● PROBLEM DETAILS: Within the entries below, count the lines that hold the string "Back" and give only that number.

● DATASET CONTENT:
■ ■ ■ ■ ■ ■ ■
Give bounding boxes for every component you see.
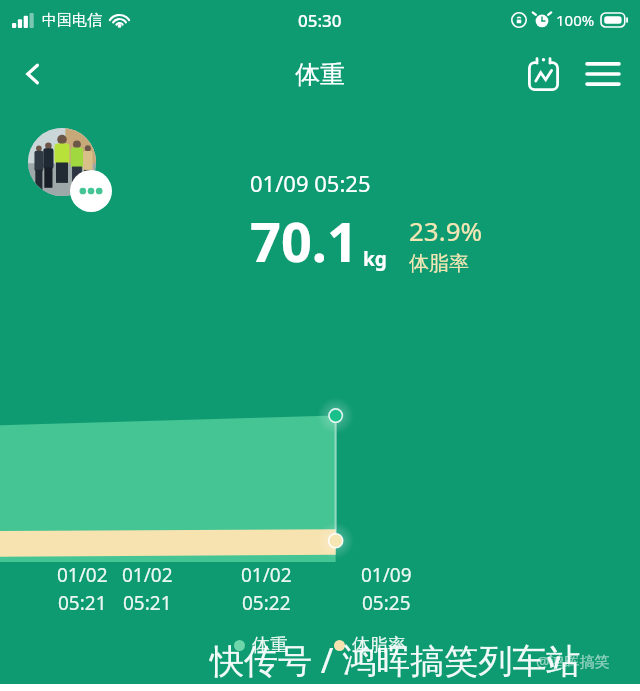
staticText: 01/09 xyxy=(361,562,412,588)
staticText: 体脂率 xyxy=(352,634,406,657)
staticText: 05:25 xyxy=(362,590,411,616)
staticText: 01/02 xyxy=(57,562,108,588)
staticText: @鸿晖搞笑 xyxy=(536,651,610,671)
staticText: 05:30 xyxy=(298,9,342,32)
staticText: 快传号 / 鸿晖搞笑列车站 xyxy=(210,637,581,683)
staticText: 05:22 xyxy=(242,590,291,616)
button[interactable]: Menu xyxy=(580,51,626,97)
staticText: 05:21 xyxy=(58,590,107,616)
staticText: 70.1 xyxy=(250,204,358,278)
staticText: 23.9% xyxy=(409,213,483,248)
button[interactable]: Records chart xyxy=(520,51,566,97)
staticText: 体脂率 xyxy=(409,251,469,276)
staticText: 05:21 xyxy=(123,590,172,616)
staticText: 中国电信 xyxy=(42,11,102,30)
button[interactable]: Weight chart xyxy=(0,402,640,562)
staticText: 01/09 05:25 xyxy=(250,168,371,198)
button[interactable]: 体脂率 xyxy=(334,634,406,657)
button[interactable]: 体重 xyxy=(234,634,288,657)
button[interactable]: Back xyxy=(6,47,60,101)
staticText: 01/02 xyxy=(241,562,292,588)
staticText: kg xyxy=(363,246,387,272)
staticText: 01/02 xyxy=(122,562,173,588)
staticText: 100% xyxy=(556,10,595,30)
staticText: 体重 xyxy=(252,634,288,657)
staticText: 体重 xyxy=(295,59,345,90)
button[interactable]: Profile xyxy=(28,128,112,212)
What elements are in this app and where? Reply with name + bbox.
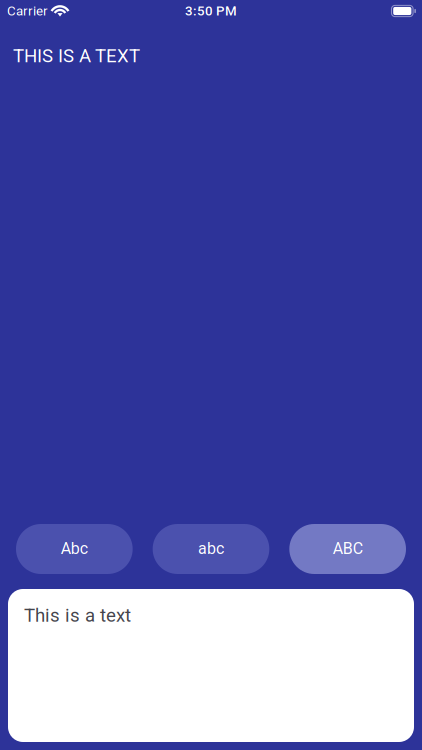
button[interactable]: abc xyxy=(153,524,269,574)
staticText: abc xyxy=(198,539,224,558)
button[interactable]: ABC xyxy=(289,524,406,574)
staticText: This is a text xyxy=(24,604,131,626)
staticText: 3:50 PM xyxy=(185,3,237,19)
button[interactable]: Abc xyxy=(16,524,133,574)
staticText: THIS IS A TEXT xyxy=(13,45,140,67)
staticText: Carrier xyxy=(7,3,48,19)
staticText: ABC xyxy=(333,539,363,558)
staticText: Abc xyxy=(61,539,88,558)
button[interactable]: This is a text xyxy=(8,589,414,742)
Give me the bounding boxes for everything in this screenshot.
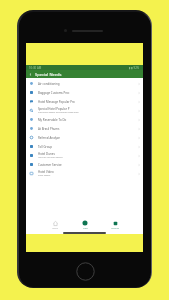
button[interactable]: Special Hotel Popular P xyxy=(26,106,143,115)
staticText: Home xyxy=(52,227,58,230)
button[interactable]: Toll Group xyxy=(26,142,143,151)
button[interactable]: At Brasil Phums xyxy=(26,124,143,133)
staticText: Save more details and proper usage infor xyxy=(38,111,79,114)
staticText: Hotel Message Popular Pro xyxy=(38,100,75,104)
button[interactable]: Trips xyxy=(70,219,100,231)
staticText: Special Needs xyxy=(35,72,62,77)
staticText: Trips xyxy=(83,227,88,230)
button[interactable]: Account xyxy=(100,219,130,231)
staticText: Hotel Video xyxy=(38,170,54,174)
button[interactable]: Back xyxy=(26,70,35,78)
button[interactable]: Air conditioning xyxy=(26,79,143,88)
staticText: Use it as you may need it xyxy=(38,156,63,159)
staticText: Hotel Dunes xyxy=(38,152,55,156)
button[interactable]: My Reservable To Do xyxy=(26,115,143,124)
staticText: At Brasil Phums xyxy=(38,127,60,131)
staticText: Referral Analyze xyxy=(38,136,60,140)
staticText: Customer Service xyxy=(38,163,62,167)
staticText: ▮ ▮ 92% xyxy=(129,66,140,70)
button[interactable]: Hotel Video xyxy=(26,169,143,178)
staticText: Short details xyxy=(38,174,51,177)
staticText: Air conditioning xyxy=(38,82,60,86)
button[interactable]: Home xyxy=(40,219,70,231)
button[interactable]: Hotel Message Popular Pro xyxy=(26,97,143,106)
staticText: Baggage Customs Proc xyxy=(38,91,70,95)
staticText: Toll Group xyxy=(38,145,52,149)
button[interactable]: Hotel Dunes xyxy=(26,151,143,160)
staticText: My Reservable To Do xyxy=(38,118,67,122)
button[interactable]: Referral Analyze xyxy=(26,133,143,142)
staticText: Account xyxy=(111,227,119,230)
button[interactable]: Baggage Customs Proc xyxy=(26,88,143,97)
button[interactable]: Customer Service xyxy=(26,160,143,169)
staticText: Special Hotel Popular P xyxy=(38,107,70,111)
staticText: 10:30 AM xyxy=(29,66,42,70)
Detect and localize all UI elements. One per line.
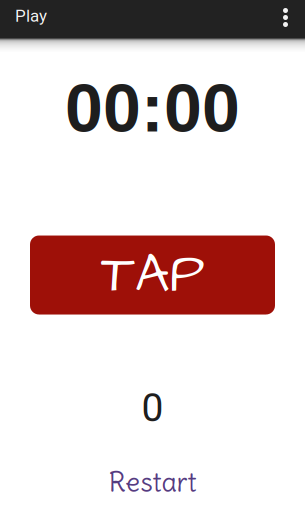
staticText: Play xyxy=(15,6,47,26)
button[interactable]: More options xyxy=(271,2,300,36)
staticText: TAP xyxy=(101,238,204,312)
staticText: 00:00 xyxy=(65,70,240,146)
button[interactable]: Restart xyxy=(78,463,228,501)
staticText: Restart xyxy=(108,465,196,499)
button[interactable]: TAP xyxy=(30,236,275,314)
staticText: 0 xyxy=(142,385,164,431)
■ ■ ■ ■ ■ ■ ■
● FINISHED EXERCISE: 2